Existing methods for detecting leaks often result in false, so-called ‘ghost’ alarms. University of Exeter engineers have developed a new approach, based on technology originally developed in the field of artificial intelligence. The new technology is implemented as a piece of software located on a computer in the control room of a water company. The software continuously receives and processes data coming from the flow and pressure sensors installed in the water system. It then searches for anomalies indicating the presence of the leak. When a potential problem is identified, an alarm is generated to notify the control room operator. The operator also receives information on the likely location of the leak and suggestions of immediate actions to take to isolate it.

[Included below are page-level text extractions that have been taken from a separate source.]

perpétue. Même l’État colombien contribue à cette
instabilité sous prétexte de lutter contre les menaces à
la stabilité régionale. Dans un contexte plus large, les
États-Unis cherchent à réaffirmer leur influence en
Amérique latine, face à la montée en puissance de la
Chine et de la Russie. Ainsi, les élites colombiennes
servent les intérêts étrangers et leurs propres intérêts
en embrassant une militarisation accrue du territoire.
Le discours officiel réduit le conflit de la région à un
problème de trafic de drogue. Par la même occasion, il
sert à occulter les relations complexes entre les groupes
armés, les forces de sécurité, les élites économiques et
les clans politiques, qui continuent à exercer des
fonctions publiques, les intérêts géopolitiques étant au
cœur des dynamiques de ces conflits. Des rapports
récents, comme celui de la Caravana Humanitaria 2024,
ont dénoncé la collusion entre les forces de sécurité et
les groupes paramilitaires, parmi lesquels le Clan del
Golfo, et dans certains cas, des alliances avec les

Computer games rely on a powerful graphics processing unit (GPU) to draw complex scenes in real time. From the first games with flat, 8-bit graphics, the power of GPUs has grown to support the current 3D graphics that feature life-like effects. University of Exeter researchers have developed methods for using this technology to assess and visualize flood risks much faster than it has been possible ever before. Water companies and local authorities could soon be using this technology to help them identify problems and react to them to reduce risks and potential consequences.

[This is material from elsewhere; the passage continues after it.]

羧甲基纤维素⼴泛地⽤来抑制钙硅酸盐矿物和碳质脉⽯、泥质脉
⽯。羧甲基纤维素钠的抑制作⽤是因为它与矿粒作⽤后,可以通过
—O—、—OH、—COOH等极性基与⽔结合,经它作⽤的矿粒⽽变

Professor Zoran Kapelan of the University of Exeter’s Center for Water Systems says: “Each day the U.K. water industry collects, treats, and supplies more than 17 billion liters of water carried across 335,000 km of mains. To maintain this phenomenal operation the water companies need to continually improve their systems. We are using the latest artificial intelligence and computer gaming technologies to help them find ways of identifying leaks and other problems faster than ever before.”
His colleague Professor Dragan Savic, Director of the Center for Water Systems, adds: “Clean drinking water, safe disposal of sewerage, and the safety of our homes from flooding are something we take for granted in this country. But these services are the result of a huge, complex operation that requires considerable investment so research like this is essential.”